L’église des jésuites à Anvers, une révélation.

La tour

La tour, Jacques de la Barre, gravure sur cuivre, vers 1650, © Archives Sint-Carolus Borromeuskerk, Antwerpen

Écouter plutôt que regarder

Pour commencer les offices religieux à l’heure pour les croyants qui ne disposaient pas encore d’horloges, les églises sont dotées de moyens auditifs, des cloches ; ici depuis 1624. Pour que leur son résonne suffisamment fort par-dessus les toits jusque dans les foyers, ces colosses de bronze doivent pendre à bonne hauteur. Ce clocher atteint une hauteur de 58 m, soit six maisons de haut. Que le bronze soit également utile à des fins moins pacifiques, les paroissiens le découvrent en 1943 quand les cloches Aloysius (403 kg) et François (588 kg) sont revendiquées par l’occupant allemand. Depuis 1954, quatre cloches sonnent à nouveau.

Le style baroque place le clocher derrière l’abside. Les raisons en sont :

  • esthétiques : elle ne peut, en aucune façon, cacher la façade.
  • théologiques : elle se trouve ainsi tout près du maître-autel où l’Eucharistie est célébrée, et près du tabernacle où les hosties consacrées sont conservées. Celles-ci rendent la présence de Jésus tangible, de là le ‘Saint Sacrement’. D’où la présence depuis le XIXe siècle d’un groupe sculpté sur la façade de la Katelijnevest montrant des angelots en adoration devant un calice et une hostie.

La tour de l’église étant placée derrière une imposante façade qui coupe la vue, cette petite perle de l’architecture baroque est à peine visible depuis la place de l’église.
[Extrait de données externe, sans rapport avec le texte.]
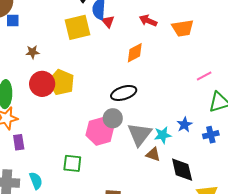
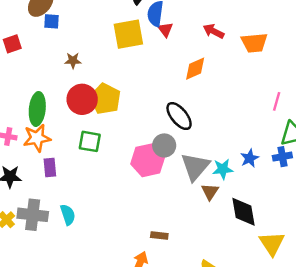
pink line: (204, 76) -> (277, 101), turned -49
black ellipse: (124, 93) -> (179, 116), turned 65
blue cross: (211, 135) -> (282, 157), moved
brown triangle: (153, 154) -> (210, 192), turned 42
green square: (72, 163) -> (90, 141), moved

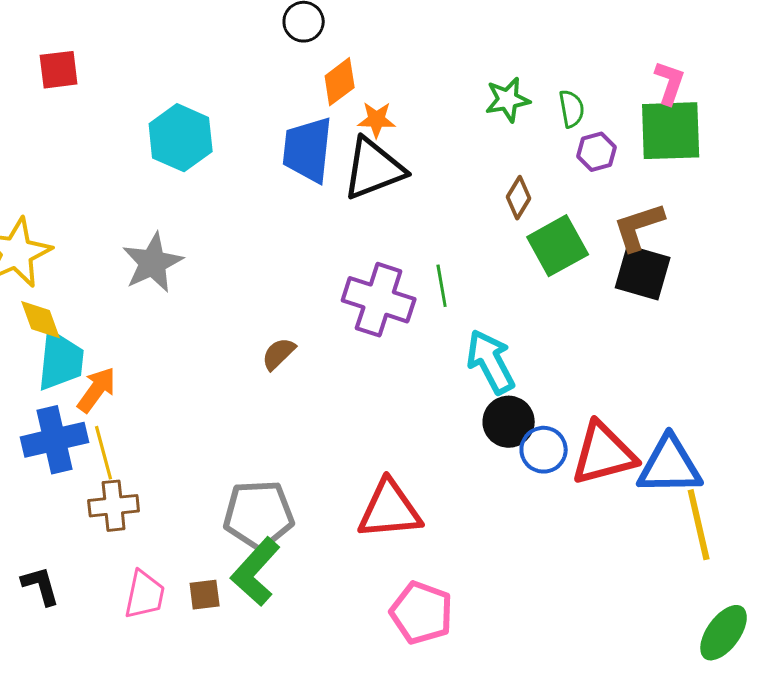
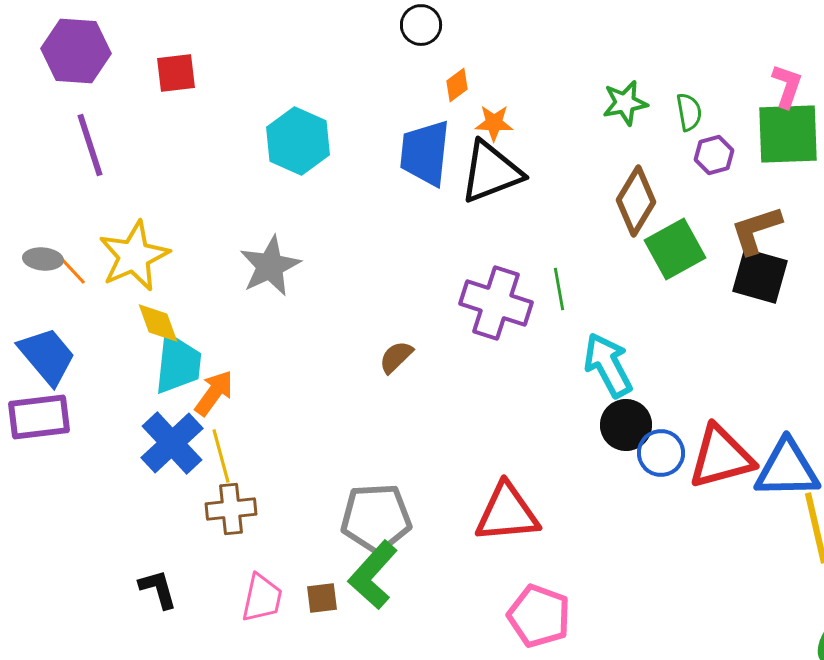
orange diamond: (340, 82) -> (457, 85), size x0.7
brown diamond: (519, 198) -> (636, 201), size x1.6
blue cross: (55, 440) -> (172, 443), turned -30

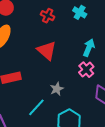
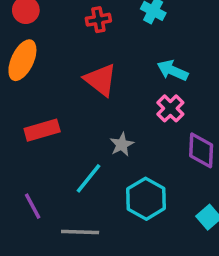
red cross: (48, 16) -> (98, 20), turned -32
cyan arrow: (89, 48) -> (172, 70), turned -84

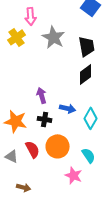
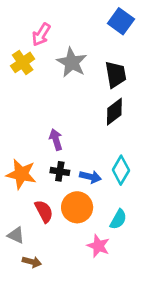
pink arrow: (31, 16) -> (41, 35), turned 36
blue arrow: (68, 108) -> (90, 177), moved
cyan semicircle: (89, 155) -> (118, 219), turned 63
gray triangle: (12, 156) -> (16, 235), moved

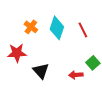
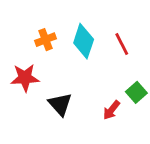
orange cross: (31, 27) -> (45, 40), turned 32
red arrow: (76, 75) -> (111, 110), turned -48

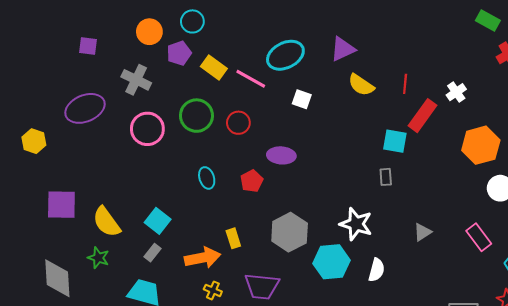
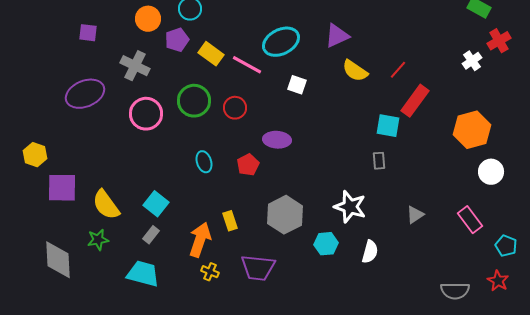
red line: (405, 84) -> (398, 70), turned 36
white cross: (456, 92) -> (472, 61), moved
yellow hexagon: (34, 141) -> (35, 155), moved
green star: (98, 258) -> (98, 240), turned -30
orange arrow: (203, 258) -> (200, 240), turned -60
cyan hexagon: (331, 262) -> (326, 244), size x0.7

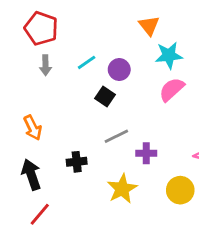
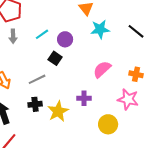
pink semicircle: (172, 89) -> (102, 69), moved
gray line: (116, 136) -> (37, 79), moved
yellow star: (122, 189) -> (58, 111), moved

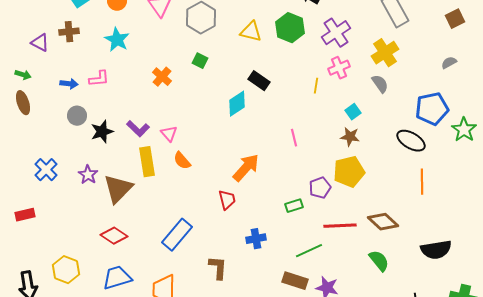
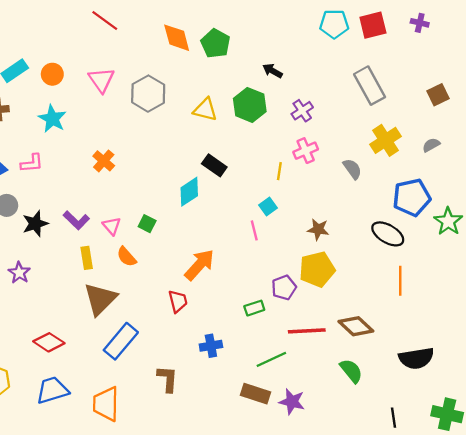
purple cross: (336, 33) -> (302, 111), size x0.7
yellow cross: (385, 53) -> (385, 140), moved
green square: (200, 61) -> (147, 224), moved
cyan square: (353, 112) -> (268, 207), moved
yellow rectangle: (147, 162) -> (87, 258), size x0.7
brown triangle: (118, 189) -> (100, 299), moved

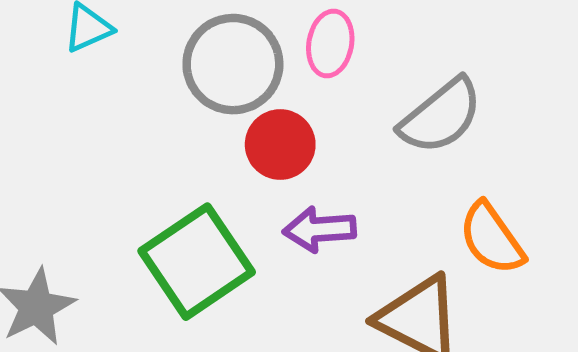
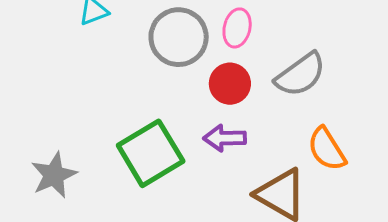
red circle: (280, 145) -> (230, 84), moved

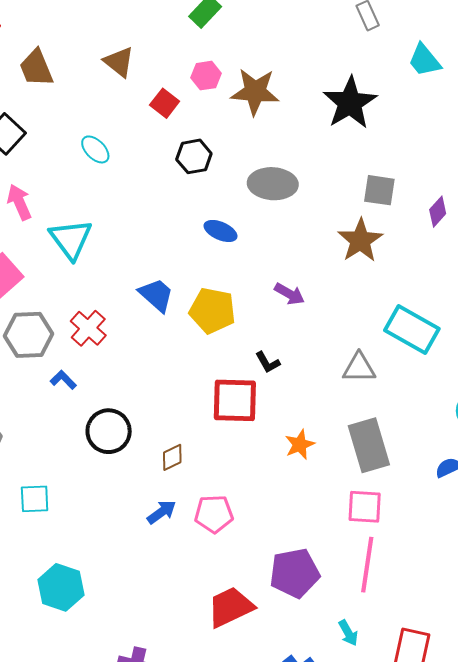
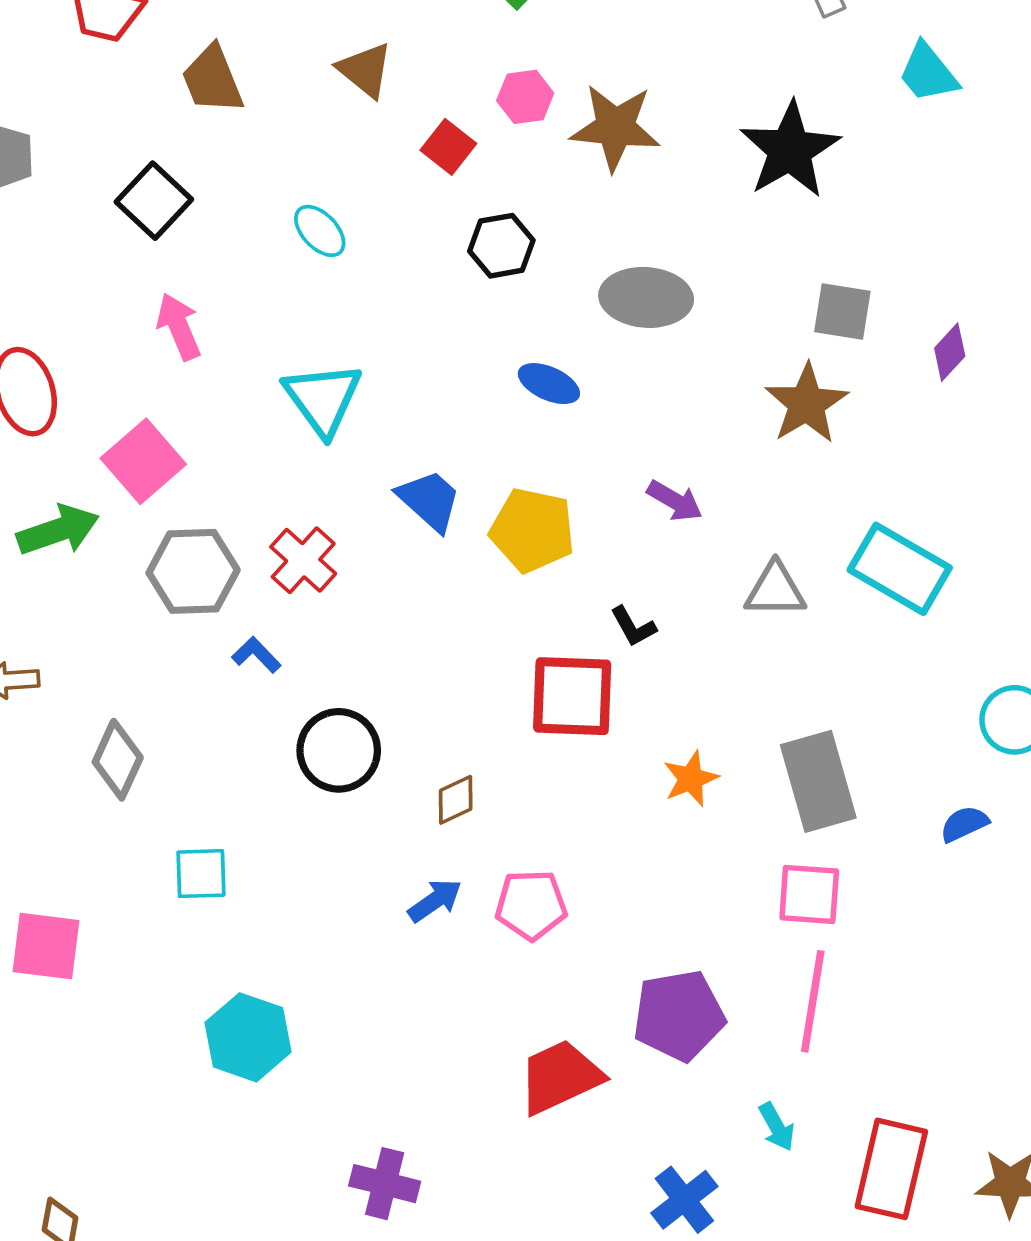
cyan triangle: (71, 239) -> (323, 399), moved
gray triangle: (359, 368) -> (775, 590), moved

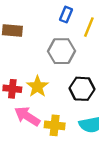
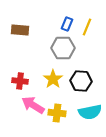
blue rectangle: (66, 15) -> (67, 24), moved
yellow star: (37, 87) -> (53, 79), moved

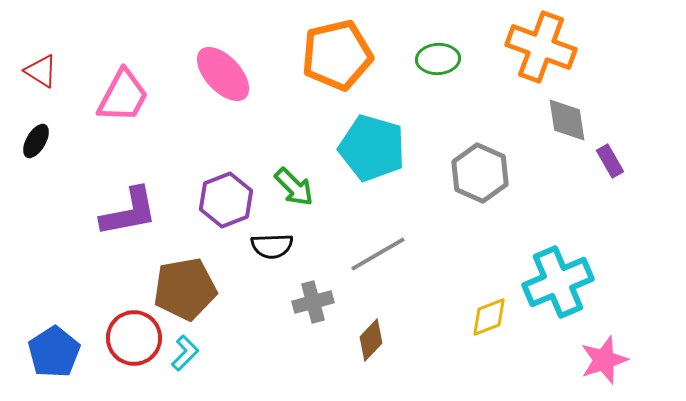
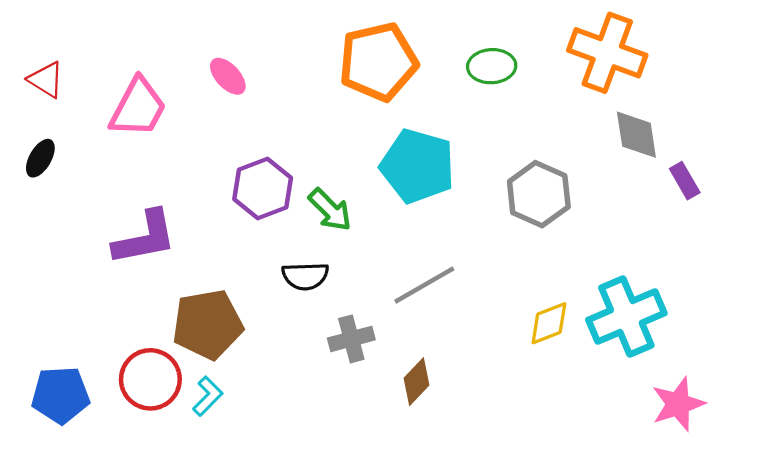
pink ellipse: (223, 74) -> (228, 76), moved, size x0.6
purple hexagon: (226, 200) -> (263, 189), moved
yellow diamond: (489, 317) -> (549, 323), moved
blue pentagon: (54, 352) -> (61, 395), turned 30

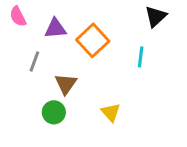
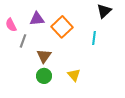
pink semicircle: (18, 16) -> (11, 25), moved
green circle: (54, 112) -> (44, 76), moved

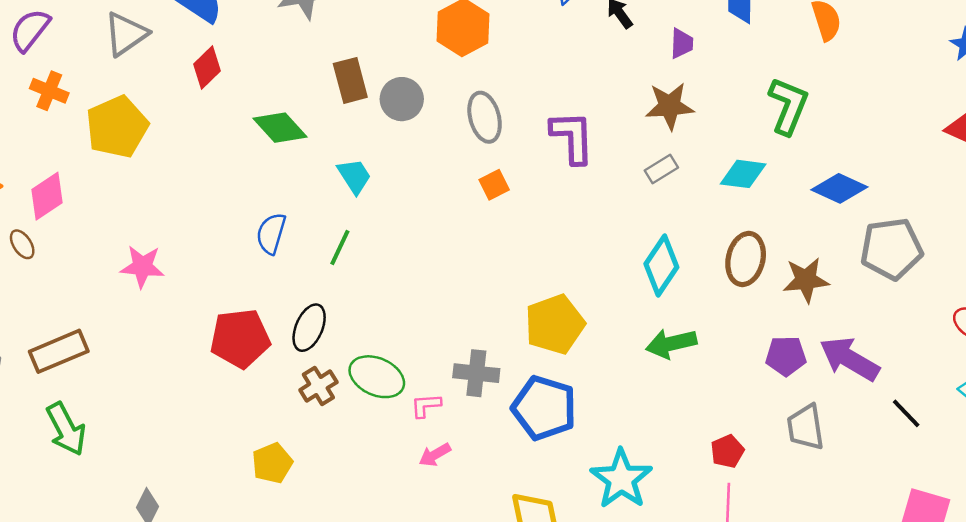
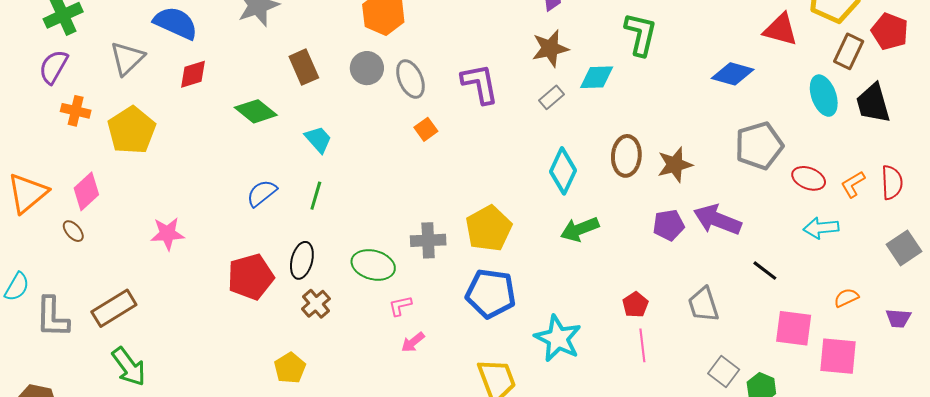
red diamond: (207, 67) -> (193, 74), turned 36
gray circle: (402, 99) -> (367, 68), moved
cyan diamond: (743, 174) -> (597, 77), moved
blue diamond: (839, 188) -> (733, 74), moved
blue semicircle: (271, 234) -> (262, 193), turned 44
gray pentagon: (891, 249) -> (759, 146), moved
gray cross: (476, 373) -> (428, 240), moved
green ellipse: (377, 377) -> (373, 265), moved
black line: (906, 413) -> (765, 271), moved
gray trapezoid: (806, 427) -> (703, 304), moved

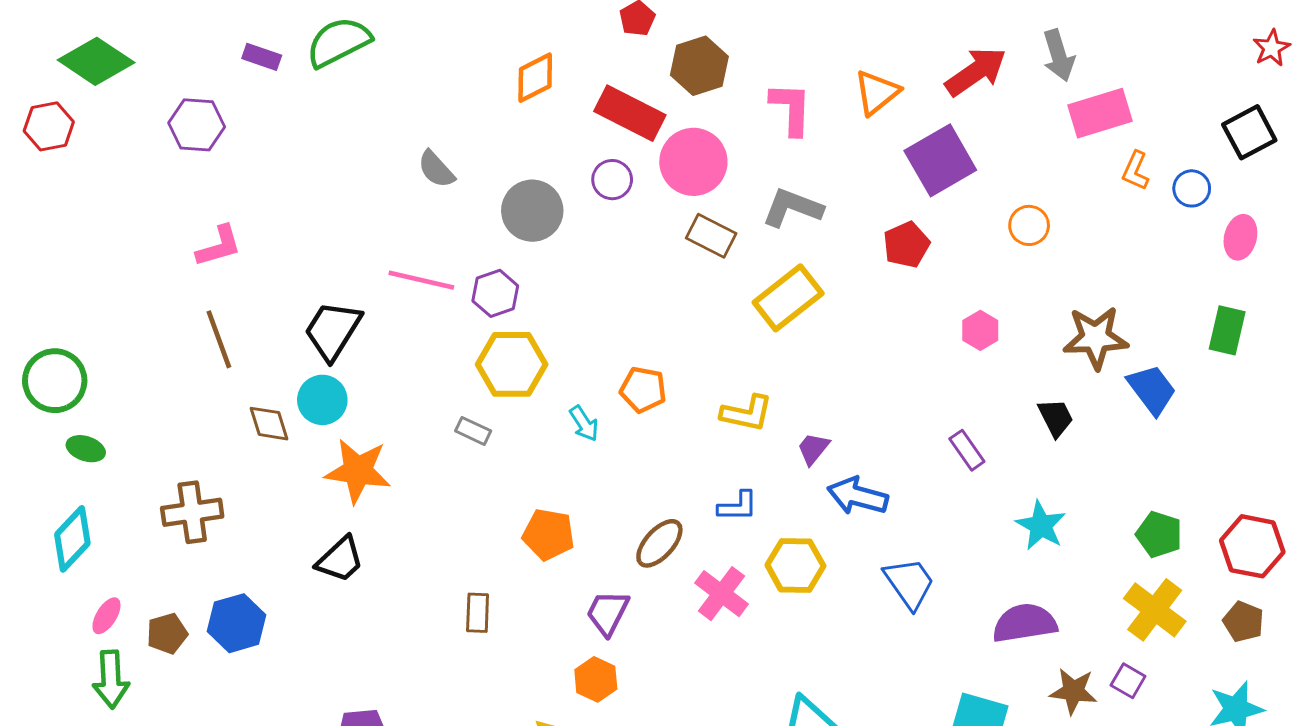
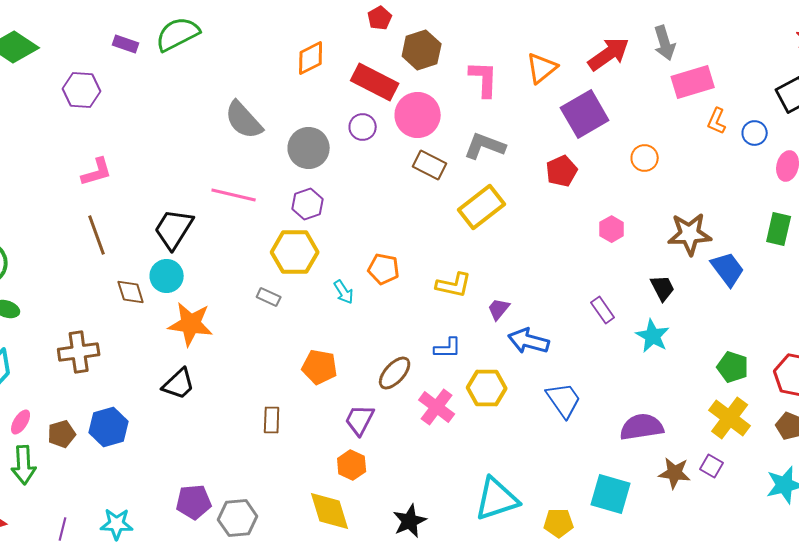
gray semicircle: (436, 169) -> (244, 120), size x1.5
purple hexagon: (495, 293) -> (308, 204), moved
cyan star: (1041, 526) -> (653, 336), moved

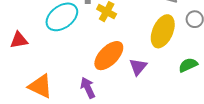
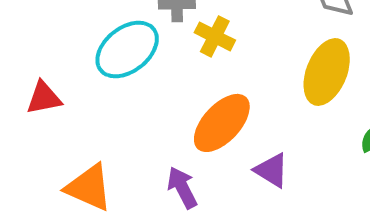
purple triangle: (138, 67) -> (272, 170), moved, turned -36

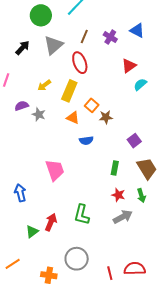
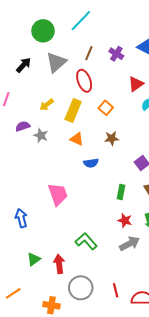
orange square: (92, 105) -> (106, 108), moved
green L-shape: (82, 215) -> (86, 241), turned 125
red arrow: (51, 222) -> (59, 264), moved, turned -30
red line: (110, 273) -> (116, 290), moved

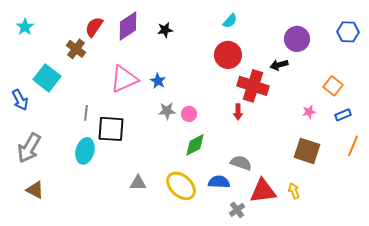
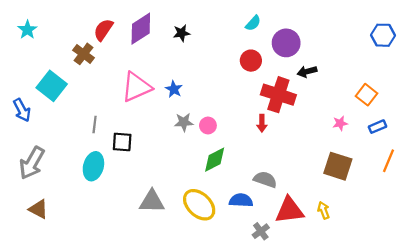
purple circle: (297, 39) -> (286, 43), moved
red circle: (228, 55) -> (251, 61), size x0.7
black square: (111, 129) -> (122, 142), size x0.7
gray triangle: (138, 183) -> (152, 201), size x1.4

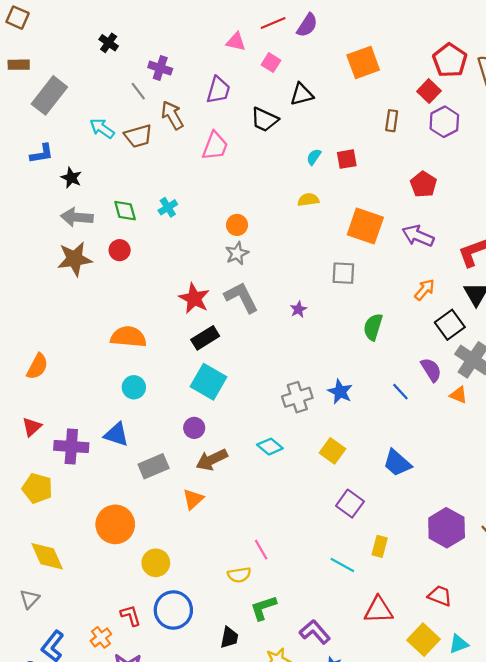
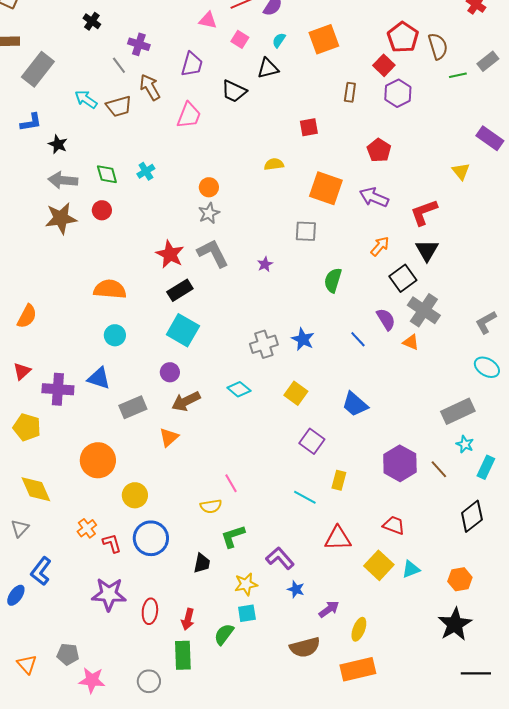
cyan semicircle: (314, 157) -> (279, 40), moved
orange cross: (101, 637) -> (87, 528), moved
Ses formes élégantes méritent pourtant toute notre attention.

Quelle élégance : partir d’une base carrée pour s’élever jusqu’à la pointe de la croix. La grande lanterne est couronnée d’un petit lanterneau qui sert de socle à la croix.

Et que penser de la finesse du quadruple usage d’une ouverture vénitienne ou serliana ? ce motif consiste en 3 ouvertures entre 4 colonnes : celle du milieu s’achève en arc à demi-cercle, les deux ouvertures latérales par une architrave horizontale. Cette serliana, d’après l’architecte Serlio (1475-1554), est un apport de Rubens qui, lors de son long séjour au palais ducal de Mantoue, pouvait quotidiennement admirer une tour d’église agrémentée de ce motif.

Une signalisation routière ‘Attention, chute de pierre !’ eut été utile de temps à autre. Le 7 avril 1906 la chute d’une pierre de taille provoque la mort d’un tapissier de la Koepoortbrug. Début 1990, des gravats abîment une voiture. Pas étonnant car un grand arbre poussait sur la tour ! Depuis lors la tour était enveloppée d’échafaudages jusqu’à la restauration en 2006. ‘Les moulins du Bon Dieu tournent lentement’, mais cela vaut aussi pour (les moulins de) l’administration.